# ND Sucked Last Weekend!!!!!!!!!!



## Bandcollector02 (Oct 4, 2005)

My group and I hunted about 50 miles SW of Jamestown last weekend. It was the worst ND hunting I have ever seen. Yes, there were birds around in decent numbers, but they seemed to be all local birds. These birds were the most decoy shy I have ever seen. They would circle our spread a half dozen times and then leave (field and water). We changed our spread around a number of times with no success. We got the same complaints from the other hunters at the local watering hole. Conditions seemed to get better on Sat and Sun with snow flurries and strong NW winds. All that seemed to do was push the local birds out without bringing any new migrators in. I think the November hunting in ND should be good. Canada needs one hard arctic clipper to send a major push of birds to ND. Let me know how you boys do this weekend.
Happy Hunting :beer: 
Ted


----------



## goose0613 (Oct 24, 2003)

Ted,

We experienced the same sort of hunting conditions in Rugby. There sure were a lot of birds around. The landowners told us that most had been there for about 2 weeks. Good and bad because if you could find a field that hadn't been hunted yet, chances are the birds had been in it for a while and you could scrap a few. Otherwise, I'd say we had the most decoy shy birds I have ever seen in ND or anywhere for that matter. All you can do is get down to even the smallest detail in your decoy spread. Eliminate any 'bad' decoys and only put out the good ones. We still ended up with about 75 birds for 4 days of hunting. That is only shooting drakes of course. Only 1 hen for the trip was hit by a stray pellet  . Snows were tough to decoy as well as the Cacklers. The big Canadas were really really dumb. Hopefully we get some weather to move some new birds in before our next weekend in ND.


----------



## Goon (Apr 3, 2005)

The big boys aren't down yet this season and the local have had the crap pounded out of them.


----------



## buckseye (Dec 8, 2003)

Well Well... MN always sucks


----------



## ducguslayer (Sep 12, 2005)

I hear ya there. We were out on Wednesday in a cut corn field where there was a ton of geese and ducks landing the night before. We had like at least 8/9 dozen foots out in an awesome looking spread and the geese wanted none of it. They would circle our positiong numerous times then gone.


----------



## Goldy's Pal (Jan 6, 2004)

> Well Well... MN always sucks


99 times out of 100 I'd agree. Last weekend back home here we limited easily on Mallard and widgeon. All migrators. Big full colored birds and a banded drake mallard to boot. Vary rare to see that especially this early. For the first time in about 5 yrs. we had a better weekend of hunting than when we left ND. One weekend of birds in an area does not compare to Nodak by any means, but what the hell, I'll take it.  I suppose it will be back to reality this weekend and I'll be watching the gulls and cormy's but I'll be wearing those same socks and undies as last weekend. :lol:


----------



## Chris Schulz (Sep 7, 2004)

There was above average numbers of non resident hunters in that area. all of the locals that i talked to said that this was the largest number of hunters in years. I hunted there the same weekend as you also and yes the birds were extremely skidish. we did manage our birds but it was tough. It all depends on the year and what the weather is like. sorry for your misfortune next year might be better.


----------



## weedy0720 (Oct 17, 2005)

I somewhat agree with Bandcollector02. We hunted 15 mi south of Vally City last weekend. We did see a lot of Ducks but once the wind switch from the South on Thurs to strong N and NW winds Friday and Saturday, the birds took that opportunity to catch a "free ride" to warmer climes. Most of the birds we saw were not even in AAA range.

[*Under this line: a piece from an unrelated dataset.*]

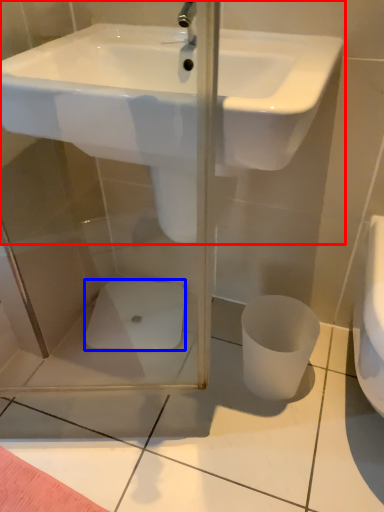 Question: Which of the following is the farthest to the observer, sink (highlighted by a red box) or porcelain (highlighted by a blue box)?

Choices:
 (A) sink
 (B) porcelain

Answer: (B) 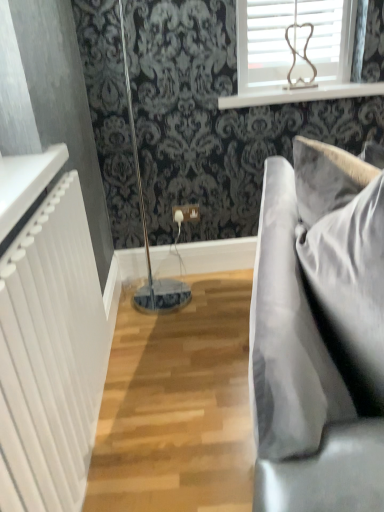 Question: From a real-world perspective, is white textured radiator at left positioned above or below velvet grey couch at right?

Last weekend was my first every trip to ND Duck Hunting. I stopped Duck Hunting 5 years ago as, most of you are aware, MN has hit a low point with Ducks. I must tell you it was wonderful to get back out again. Nothing better than sitting in your blind, watching the sun rise, and hearing the "divers" flying overhead and Mach 5.


----------



## fishunt (Jan 24, 2004)

try three or four decoys 20 yards away from shore and they will come to u or figure it up where u set it up where the wind direction u will need to study the winds and set it up the decoys 24 or more decoys .... sometime I play around and threw three decoys and I got limited fast enough so good luck


----------



## chad lee (Oct 31, 2005)

wej slaughtered them for an average of 40 birds a day. they did not decoy well though you had to talk real sweet ot them to get them in. feed chuckles worked the best followed by a lonesome hen the laydown.

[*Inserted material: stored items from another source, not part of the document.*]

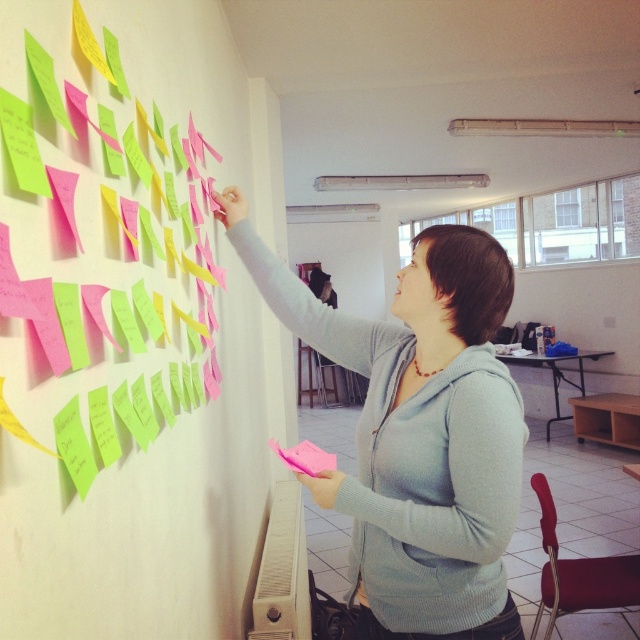 Question: Which of the following is the closest to the observer?

Choices:
 (A) (269, 250)
 (B) (24, 592)

Answer: (B)

Question: Which object appears farthest from the camera in this image?

Choices:
 (A) light blue sweater at upper center
 (B) pink paper notes at upper left

Answer: (A)

Question: Is pink paper notes at upper left positioned behind light blue sweater at upper center?

Choices:
 (A) no
 (B) yes

Answer: (A)

Question: Can you confirm if pink paper notes at upper left is positioned to the right of light blue sweater at upper center?

Choices:
 (A) yes
 (B) no

Answer: (B)

Question: Does pink paper notes at upper left appear on the left side of light blue sweater at upper center?

Choices:
 (A) yes
 (B) no

Answer: (A)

we killed mostly mallards.

you can see our picture at the spiritwater inn website on front page.


----------



## jewer3303 (Sep 15, 2005)

i had an awesome hunt, one the best i had ever had this weekend. I have never shot more greenheadsd in one weekend and they were always around, ther was never a minute that we didnt see birds. i cant wait tell those migraters get here though, its gonna be fun!


----------